HYDERABAD – Andhra Pradesh, once a stronghold of Naxalites, is now witnessing a steady decline in Maoist movement with the cadre strength coming down to 335, the lowest in the three decade-old history of the extremist movement.
Police sources familiar with anti-Naxal operations said that in the last 18 months, the number of Maoists from the state had come down from 408 to 335 while fresh recruitments had almost dried up. A majority of the top leaders of the CPI (Maoist) hail from AP but are now operating from the forest areas in the neighbouring states of Chhattisgarh and Odisha. “The Maoists are facing a rapid erosion of their support base. Several of the top leaders are ageing and sick. The outfit is finding it extremely difficult to get the new recruits because of the changing socio-political situation,” the sources said.
With the police gaining an upper hand because of improved intelligence gathering and sophisticated weapons and training, several top leaders have either died or surrendered during the last five to six years. Some of them have shifted their base to the border states of Chhattisgarh, Odisha and Maharashtra. “They are looking for an opportunity to cross over and regroup themselves here in their home state. However, the police has been repeatedly foiling their attempts,” the sources said.

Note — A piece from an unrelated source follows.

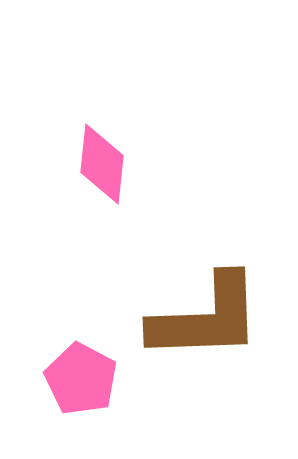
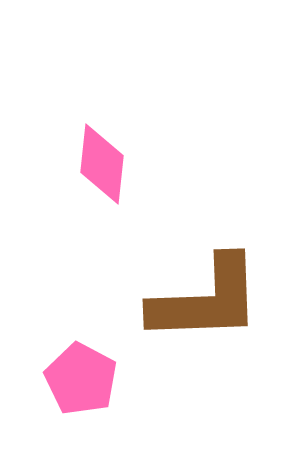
brown L-shape: moved 18 px up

According to official figures, there were 408 Maoists from the state in July 2010. During the last one-and-half years, 19 naxalites were killed in police encounters and 48 had surrendered while 24 were arrested. Another 35 naxalites are keeping themselves away from the movement citing ill health.

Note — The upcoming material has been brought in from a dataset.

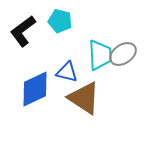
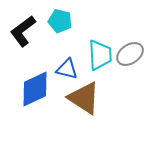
gray ellipse: moved 7 px right
blue triangle: moved 3 px up
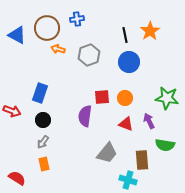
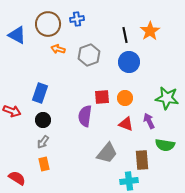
brown circle: moved 1 px right, 4 px up
cyan cross: moved 1 px right, 1 px down; rotated 24 degrees counterclockwise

There were some fresh recruits in the Andhra-Odisha border area but Telangana region, which was once seen as a hotbed of Naxalism, has been completely free from any extremist activity. Among the Maoist top brass, the Central Committee accounts for 12 members from AP while another 41 naxalites are serving the outfit in state-level committees, the sources said.
There are an estimated 87 commanders and 73 “Dalam” (armed squad) members. Last year, AP witnessed the lowest level of violence since the inception of naxalite outfit. There were seven deaths linked to ultra left extremism while 41 cases were registered, the lowest since the formation of People’s War Group (PWG), the earlier avatar of CPI (Maoist).
The rapid decline in the Maoist activity comes as a big boost to the state police whose anti-Naxalite strategy, referred to as “Andhra model,” has yielded desired results over the years. After the failure of the first-ever peace talks with the state government in October 2004, Maoists suffered big setbacks in the state with several of their top
leaders being eliminated in police operations and many more surrendering to the police.
At one stage, naxalites were in a position to run parallel administration in some of the pockets of Telangana region. Apart from facing the heat from the police, the Maoist movement also witnesed significant erosion in its support base over years. The success in anti-insurgency operations was largely due to “greyhounds”, an elite anti-Naxalite outfit of the state police raised in 1989 to specialize in executing intelligence-led precision strikes. “The success has been achieved because of the two-pronged strategy adopted by us. It involved modernization of the force to execute intelligence-led precision strikes and massive development in the remote areas particularly focusing on roads, infrastructure, communication, schools and hospitals,” a top official involved in the anti-Maoist operations said.